Элис, казалось, слегка успокоилась и, расслабившись, дала понять Харту, что можно ее отпустить.
– Я заберу их, – опустив глаза, прошептала Элис.
– Девочка останется в империи, – уверенно продекларировал Стивен, – с пацаном делай, что хочешь.
– Нет, – прохрипела Элис, – я … заберу обоих.
Стивен резко развернулся, со всей силы ударил стену буквально в сантиметре от головы Элис, заставив ту вздрогнуть.
– И чтобы она сдохла, как и твоя дочь, из-за баек о шлюхе-матери твоего муженька? Не будет этого!
Элис, ничего не ответив, лишь сползла на пол, закрыв руками лицо, задыхаясь от слез, что заливали ее лицо.
– Она станет наследницей Империи, и ее жизни никогда и ничто не будет угрожать, я всё сказал, – развернувшись и не обращая внимания на причитания своей капризной дочери, пошел прочь Император по коридору, который вел также и в помещение, где внутри хитроумно сконструированной машины уже бились два маленьких сердца, в унисон друг другу, что, как будто, уже пытались наладить первый контакт с миром и между собой.

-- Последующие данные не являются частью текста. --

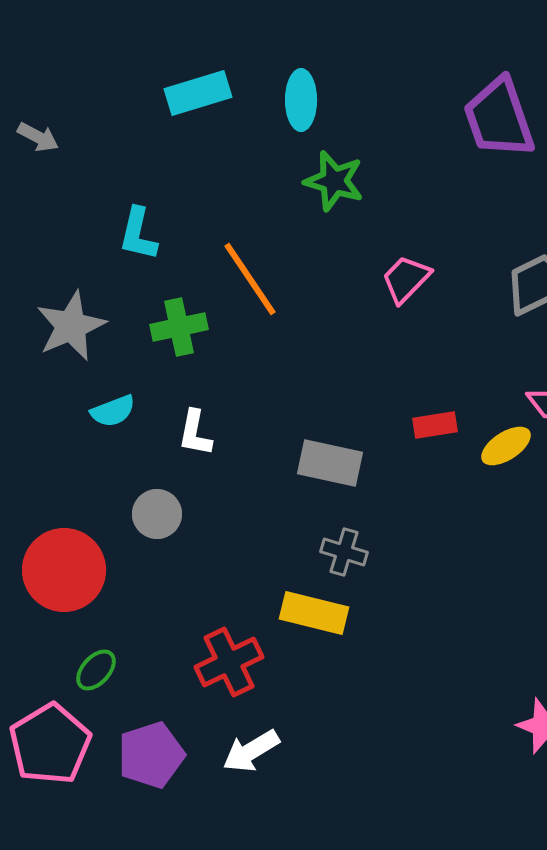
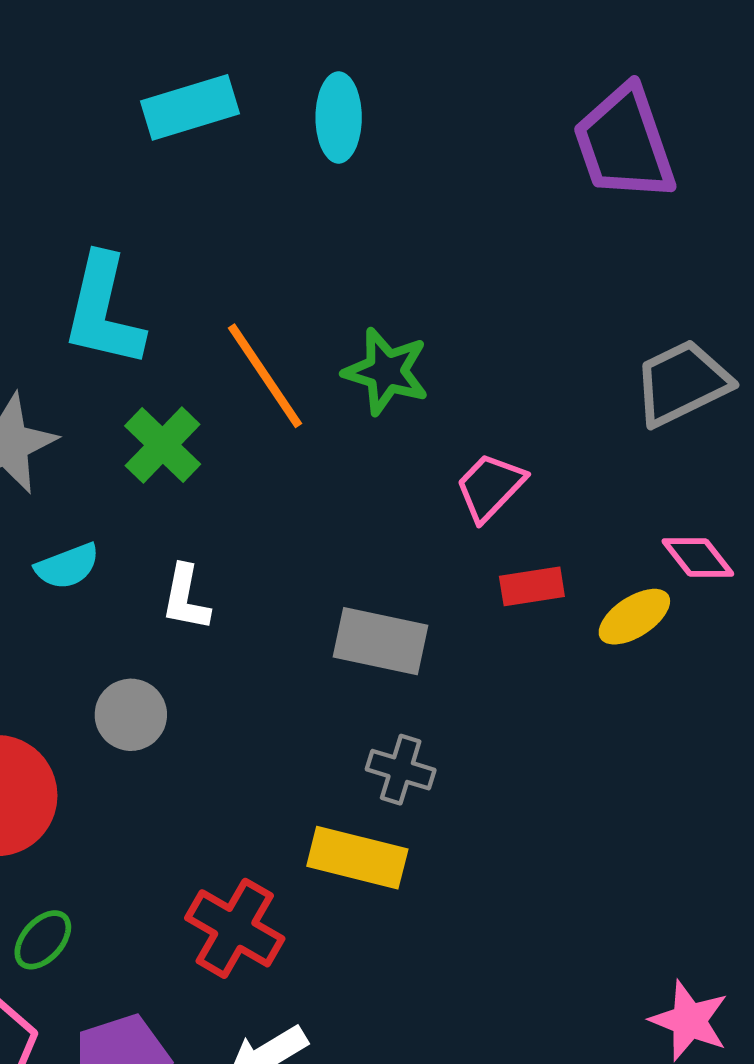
green star: (334, 181) -> (386, 371), moved
cyan L-shape: (138, 234) -> (103, 311), size x1.5
pink trapezoid: (406, 279) -> (490, 487), moved
green cross: (179, 327) -> (163, 445), turned -34
red cross: (229, 662) -> (235, 928), turned -34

162. – Мы на месте, – в который раз дал знать о себе внешний мир в лице механизированного голоса внутри бронетранспортера, который вернул обратно в реальность Викторию и Кевина.
– Все хорошо? – мягко положив ладонь на руку своего брата, заботливо спросила сестра.
– Да, – тихо отозвался тот.
– Тогда, – сжала она его руку, – пойдем.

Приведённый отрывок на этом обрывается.